PIOLI: "IL BOLOGNA NON MERITAVA DI FINIRE MALE IL CAMPIONATO". Stefano Pioli ritrova il suo Bologna e festeggia questo piccolo passo avanti in classifica. La posizione non cambia, i felsinei sono sempre tredicesimi, ma il segnale al Tardini, dice, è stato importante. «Questa squadra per il lavoro che ha fatto non meritava di finire male il campionato – ha detto Pioli – Contro la Lazio non eravamo noi e questa vittoria è una soddisfazione per il nostro finale di stagione. Avere raggiunto i 40 punti è stata già una importante soddisfazione ma non potevamo fermarci a quel traguardo». Per lui, parmigiano ed ex gialloblù, doppia soddisfazione vista che era la prima vittoria contro il Parma. «Era importante per la squadra non per me.
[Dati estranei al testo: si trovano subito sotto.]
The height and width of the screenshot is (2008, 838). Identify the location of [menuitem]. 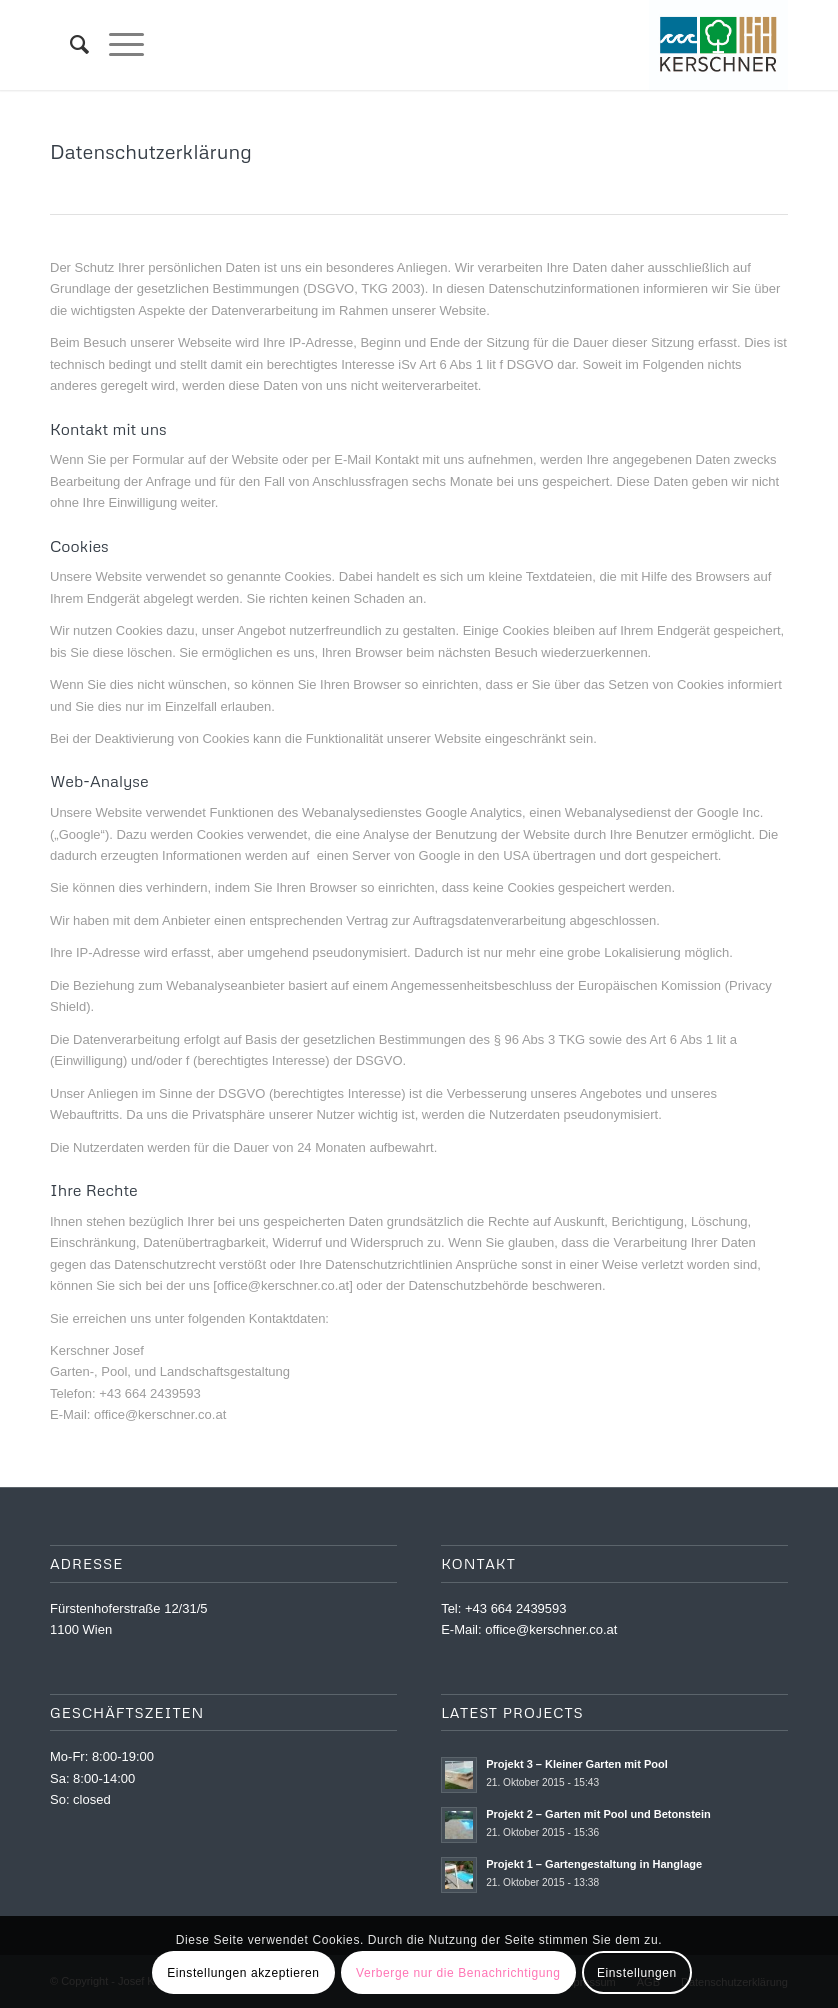
(69, 45).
Io con il Parma non ho alcun problema e non ho il dente avvelenato. Era una partita come un’altra».
Ora Pioli pensa al futuro che «sarà sempre a Bologna. La situazione non cambierebbe neanche dinanzi a offerte di Roma o Napoli, sono assolutamente convinto e soddisfatto della scelta che ho fatto - ha concluso Pioli -. Le scelte le onorerò fino in fondo perché è giusto che sia così e perchè sono apprezzato in questo ambiente».
Mastica amaro Roberto Donadoni. «Non fa piacere chiudere il campionato in casa con una sconfitta ed è per questo che sono arrabbiato - ha esordito il tecnico crociato -. Soprattutto nel primo tempo comunque la partita l’abbiamo fatta noi con il Bologna che ha cercato di colpirci solo in contropiede. Siamo stati forse poco lucidi, probabilmente anch’io nel tentativo di recuperare la partita sono stato un po' troppo offensivo nelle scelte. Poi il 2-0 ci ha tagliato le gambe». «Il risultato farebbe sembrare la partita del Parma chissà che cosa ed invece la partita l’abbiamo fatta noi - ha concluso Donadoni -. Lo dimostrano, ad esempio, i calci d’angolo tirati. Resta il fatto che dobbiamo essere più concreti».